> _Record excerpts_
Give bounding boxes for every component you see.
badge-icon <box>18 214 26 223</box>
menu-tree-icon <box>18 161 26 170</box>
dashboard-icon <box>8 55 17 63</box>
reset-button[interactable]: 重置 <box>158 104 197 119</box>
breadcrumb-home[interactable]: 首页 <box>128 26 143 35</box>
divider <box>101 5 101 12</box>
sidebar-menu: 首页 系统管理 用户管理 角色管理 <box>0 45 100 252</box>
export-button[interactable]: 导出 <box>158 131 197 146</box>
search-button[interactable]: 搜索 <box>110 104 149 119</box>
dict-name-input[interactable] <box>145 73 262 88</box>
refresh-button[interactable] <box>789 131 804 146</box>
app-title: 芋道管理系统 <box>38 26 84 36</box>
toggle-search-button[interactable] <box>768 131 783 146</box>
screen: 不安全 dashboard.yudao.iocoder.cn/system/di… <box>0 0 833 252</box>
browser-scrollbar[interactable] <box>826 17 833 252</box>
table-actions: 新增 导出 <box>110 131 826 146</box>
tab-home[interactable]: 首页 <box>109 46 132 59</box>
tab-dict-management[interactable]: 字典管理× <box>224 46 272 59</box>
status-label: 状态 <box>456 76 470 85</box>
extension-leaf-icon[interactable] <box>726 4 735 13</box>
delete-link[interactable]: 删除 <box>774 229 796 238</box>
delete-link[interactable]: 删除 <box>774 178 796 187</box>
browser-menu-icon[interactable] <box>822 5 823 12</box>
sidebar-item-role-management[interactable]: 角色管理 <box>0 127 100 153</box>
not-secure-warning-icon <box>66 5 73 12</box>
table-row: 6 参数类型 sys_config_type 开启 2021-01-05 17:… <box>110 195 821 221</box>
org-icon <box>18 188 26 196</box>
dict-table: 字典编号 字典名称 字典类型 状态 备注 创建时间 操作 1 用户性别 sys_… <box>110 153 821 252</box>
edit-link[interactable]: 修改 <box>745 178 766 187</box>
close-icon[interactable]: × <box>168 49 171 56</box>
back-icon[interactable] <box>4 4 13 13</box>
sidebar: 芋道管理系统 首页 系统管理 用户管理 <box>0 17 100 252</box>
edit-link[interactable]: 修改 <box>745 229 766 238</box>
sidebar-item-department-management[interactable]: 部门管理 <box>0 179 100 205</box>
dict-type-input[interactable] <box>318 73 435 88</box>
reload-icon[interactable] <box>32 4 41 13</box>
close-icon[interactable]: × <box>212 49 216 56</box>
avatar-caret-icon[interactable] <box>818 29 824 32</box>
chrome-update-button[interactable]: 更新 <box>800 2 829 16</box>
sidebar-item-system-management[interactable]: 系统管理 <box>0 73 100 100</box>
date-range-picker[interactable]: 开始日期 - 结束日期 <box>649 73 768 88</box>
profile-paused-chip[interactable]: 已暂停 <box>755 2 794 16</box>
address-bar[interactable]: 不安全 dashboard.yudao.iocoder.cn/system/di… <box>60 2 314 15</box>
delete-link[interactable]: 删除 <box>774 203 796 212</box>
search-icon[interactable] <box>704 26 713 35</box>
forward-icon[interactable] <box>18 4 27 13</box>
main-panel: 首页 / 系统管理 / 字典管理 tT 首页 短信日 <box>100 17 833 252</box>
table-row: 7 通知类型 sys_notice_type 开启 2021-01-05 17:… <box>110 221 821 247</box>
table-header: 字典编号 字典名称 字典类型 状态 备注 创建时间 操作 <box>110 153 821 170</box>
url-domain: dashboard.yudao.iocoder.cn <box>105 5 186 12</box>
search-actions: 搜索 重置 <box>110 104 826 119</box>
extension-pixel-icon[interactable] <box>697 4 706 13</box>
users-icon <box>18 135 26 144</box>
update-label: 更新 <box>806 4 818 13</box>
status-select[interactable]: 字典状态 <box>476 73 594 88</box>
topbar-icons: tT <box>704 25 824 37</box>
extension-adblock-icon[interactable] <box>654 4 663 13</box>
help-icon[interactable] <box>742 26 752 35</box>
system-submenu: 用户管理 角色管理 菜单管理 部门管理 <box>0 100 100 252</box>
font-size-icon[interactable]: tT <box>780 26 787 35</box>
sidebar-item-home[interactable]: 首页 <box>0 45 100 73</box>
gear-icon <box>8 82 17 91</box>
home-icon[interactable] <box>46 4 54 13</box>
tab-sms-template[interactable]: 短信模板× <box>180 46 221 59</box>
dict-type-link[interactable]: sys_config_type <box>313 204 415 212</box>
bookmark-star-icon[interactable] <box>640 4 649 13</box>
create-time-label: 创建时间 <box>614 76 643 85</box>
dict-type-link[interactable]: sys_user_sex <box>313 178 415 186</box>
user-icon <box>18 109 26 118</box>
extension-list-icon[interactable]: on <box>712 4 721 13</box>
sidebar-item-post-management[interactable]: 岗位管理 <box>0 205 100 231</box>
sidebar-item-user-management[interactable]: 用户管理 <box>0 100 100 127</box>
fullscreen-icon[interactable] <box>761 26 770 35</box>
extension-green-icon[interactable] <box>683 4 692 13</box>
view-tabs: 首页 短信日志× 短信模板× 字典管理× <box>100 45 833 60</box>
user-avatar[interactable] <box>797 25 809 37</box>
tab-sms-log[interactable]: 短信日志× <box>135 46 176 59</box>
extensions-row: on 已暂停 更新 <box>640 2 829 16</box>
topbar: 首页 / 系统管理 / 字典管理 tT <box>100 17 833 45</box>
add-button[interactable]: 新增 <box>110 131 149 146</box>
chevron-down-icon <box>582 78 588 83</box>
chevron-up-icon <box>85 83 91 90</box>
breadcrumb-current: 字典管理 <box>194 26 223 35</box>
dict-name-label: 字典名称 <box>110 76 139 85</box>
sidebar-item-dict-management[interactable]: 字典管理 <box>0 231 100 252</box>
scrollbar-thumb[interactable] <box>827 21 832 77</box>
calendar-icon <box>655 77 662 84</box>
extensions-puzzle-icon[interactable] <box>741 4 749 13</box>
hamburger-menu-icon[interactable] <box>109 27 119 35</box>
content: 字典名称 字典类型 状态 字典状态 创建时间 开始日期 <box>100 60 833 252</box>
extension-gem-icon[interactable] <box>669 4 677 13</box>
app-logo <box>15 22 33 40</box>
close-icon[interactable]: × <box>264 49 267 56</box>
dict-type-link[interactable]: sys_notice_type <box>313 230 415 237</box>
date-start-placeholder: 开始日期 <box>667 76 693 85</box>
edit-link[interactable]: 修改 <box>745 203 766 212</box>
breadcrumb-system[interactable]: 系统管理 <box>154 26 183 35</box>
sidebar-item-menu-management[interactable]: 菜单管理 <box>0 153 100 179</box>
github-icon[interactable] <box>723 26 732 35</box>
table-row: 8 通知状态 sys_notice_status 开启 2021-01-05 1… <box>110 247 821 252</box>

> _Task requirements_
Reproduce the entries above in full, exactly as they read.

> _Result for this exercise_
Give bounding boxes for every component you see.
badge-icon <box>18 214 26 223</box>
menu-tree-icon <box>18 161 26 170</box>
dashboard-icon <box>8 55 17 63</box>
reset-button[interactable]: 重置 <box>158 104 197 119</box>
breadcrumb-home[interactable]: 首页 <box>128 26 143 35</box>
divider <box>101 5 101 12</box>
sidebar-menu: 首页 系统管理 用户管理 角色管理 <box>0 45 100 252</box>
export-button[interactable]: 导出 <box>158 131 197 146</box>
search-button[interactable]: 搜索 <box>110 104 149 119</box>
dict-name-input[interactable] <box>145 73 262 88</box>
refresh-button[interactable] <box>789 131 804 146</box>
app-title: 芋道管理系统 <box>38 26 84 36</box>
toggle-search-button[interactable] <box>768 131 783 146</box>
screen: 不安全 dashboard.yudao.iocoder.cn/system/di… <box>0 0 833 252</box>
browser-scrollbar[interactable] <box>826 17 833 252</box>
table-actions: 新增 导出 <box>110 131 826 146</box>
tab-home[interactable]: 首页 <box>109 46 132 59</box>
tab-dict-management[interactable]: 字典管理× <box>224 46 272 59</box>
status-label: 状态 <box>456 76 470 85</box>
extension-leaf-icon[interactable] <box>726 4 735 13</box>
delete-link[interactable]: 删除 <box>774 229 796 238</box>
delete-link[interactable]: 删除 <box>774 178 796 187</box>
browser-menu-icon[interactable] <box>822 5 823 12</box>
sidebar-item-role-management[interactable]: 角色管理 <box>0 127 100 153</box>
not-secure-warning-icon <box>66 5 73 12</box>
table-row: 6 参数类型 sys_config_type 开启 2021-01-05 17:… <box>110 195 821 221</box>
org-icon <box>18 188 26 196</box>
dict-table: 字典编号 字典名称 字典类型 状态 备注 创建时间 操作 1 用户性别 sys_… <box>110 153 821 252</box>
edit-link[interactable]: 修改 <box>745 178 766 187</box>
close-icon[interactable]: × <box>168 49 171 56</box>
back-icon[interactable] <box>4 4 13 13</box>
sidebar: 芋道管理系统 首页 系统管理 用户管理 <box>0 17 100 252</box>
edit-link[interactable]: 修改 <box>745 229 766 238</box>
sidebar-item-department-management[interactable]: 部门管理 <box>0 179 100 205</box>
dict-type-input[interactable] <box>318 73 435 88</box>
reload-icon[interactable] <box>32 4 41 13</box>
close-icon[interactable]: × <box>212 49 216 56</box>
avatar-caret-icon[interactable] <box>818 29 824 32</box>
chrome-update-button[interactable]: 更新 <box>800 2 829 16</box>
sidebar-item-system-management[interactable]: 系统管理 <box>0 73 100 100</box>
date-range-picker[interactable]: 开始日期 - 结束日期 <box>649 73 768 88</box>
profile-paused-chip[interactable]: 已暂停 <box>755 2 794 16</box>
address-bar[interactable]: 不安全 dashboard.yudao.iocoder.cn/system/di… <box>60 2 314 15</box>
delete-link[interactable]: 删除 <box>774 203 796 212</box>
search-icon[interactable] <box>704 26 713 35</box>
forward-icon[interactable] <box>18 4 27 13</box>
main-panel: 首页 / 系统管理 / 字典管理 tT 首页 短信日 <box>100 17 833 252</box>
table-row: 7 通知类型 sys_notice_type 开启 2021-01-05 17:… <box>110 221 821 247</box>
table-header: 字典编号 字典名称 字典类型 状态 备注 创建时间 操作 <box>110 153 821 170</box>
url-domain: dashboard.yudao.iocoder.cn <box>105 5 186 12</box>
search-actions: 搜索 重置 <box>110 104 826 119</box>
extension-pixel-icon[interactable] <box>697 4 706 13</box>
users-icon <box>18 135 26 144</box>
update-label: 更新 <box>806 4 818 13</box>
status-select[interactable]: 字典状态 <box>476 73 594 88</box>
topbar-icons: tT <box>704 25 824 37</box>
extension-adblock-icon[interactable] <box>654 4 663 13</box>
help-icon[interactable] <box>742 26 752 35</box>
system-submenu: 用户管理 角色管理 菜单管理 部门管理 <box>0 100 100 252</box>
font-size-icon[interactable]: tT <box>780 26 787 35</box>
sidebar-item-home[interactable]: 首页 <box>0 45 100 73</box>
gear-icon <box>8 82 17 91</box>
home-icon[interactable] <box>46 4 54 13</box>
tab-sms-template[interactable]: 短信模板× <box>180 46 221 59</box>
dict-type-link[interactable]: sys_config_type <box>313 204 415 212</box>
bookmark-star-icon[interactable] <box>640 4 649 13</box>
create-time-label: 创建时间 <box>614 76 643 85</box>
dict-type-link[interactable]: sys_user_sex <box>313 178 415 186</box>
user-icon <box>18 109 26 118</box>
extension-list-icon[interactable]: on <box>712 4 721 13</box>
sidebar-item-post-management[interactable]: 岗位管理 <box>0 205 100 231</box>
sidebar-item-user-management[interactable]: 用户管理 <box>0 100 100 127</box>
fullscreen-icon[interactable] <box>761 26 770 35</box>
extension-green-icon[interactable] <box>683 4 692 13</box>
view-tabs: 首页 短信日志× 短信模板× 字典管理× <box>100 45 833 60</box>
user-avatar[interactable] <box>797 25 809 37</box>
tab-sms-log[interactable]: 短信日志× <box>135 46 176 59</box>
extensions-row: on 已暂停 更新 <box>640 2 829 16</box>
topbar: 首页 / 系统管理 / 字典管理 tT <box>100 17 833 45</box>
add-button[interactable]: 新增 <box>110 131 149 146</box>
chevron-down-icon <box>582 78 588 83</box>
chevron-up-icon <box>85 83 91 90</box>
breadcrumb-current: 字典管理 <box>194 26 223 35</box>
dict-name-label: 字典名称 <box>110 76 139 85</box>
sidebar-item-dict-management[interactable]: 字典管理 <box>0 231 100 252</box>
scrollbar-thumb[interactable] <box>827 21 832 77</box>
calendar-icon <box>655 77 662 84</box>
extensions-puzzle-icon[interactable] <box>741 4 749 13</box>
hamburger-menu-icon[interactable] <box>109 27 119 35</box>
content: 字典名称 字典类型 状态 字典状态 创建时间 开始日期 <box>100 60 833 252</box>
extension-gem-icon[interactable] <box>669 4 677 13</box>
app-logo <box>15 22 33 40</box>
close-icon[interactable]: × <box>264 49 267 56</box>
dict-type-link[interactable]: sys_notice_type <box>313 230 415 237</box>
date-start-placeholder: 开始日期 <box>667 76 693 85</box>
edit-link[interactable]: 修改 <box>745 203 766 212</box>
breadcrumb-system[interactable]: 系统管理 <box>154 26 183 35</box>
sidebar-item-menu-management[interactable]: 菜单管理 <box>0 153 100 179</box>
github-icon[interactable] <box>723 26 732 35</box>
table-row: 8 通知状态 sys_notice_status 开启 2021-01-05 1… <box>110 247 821 252</box>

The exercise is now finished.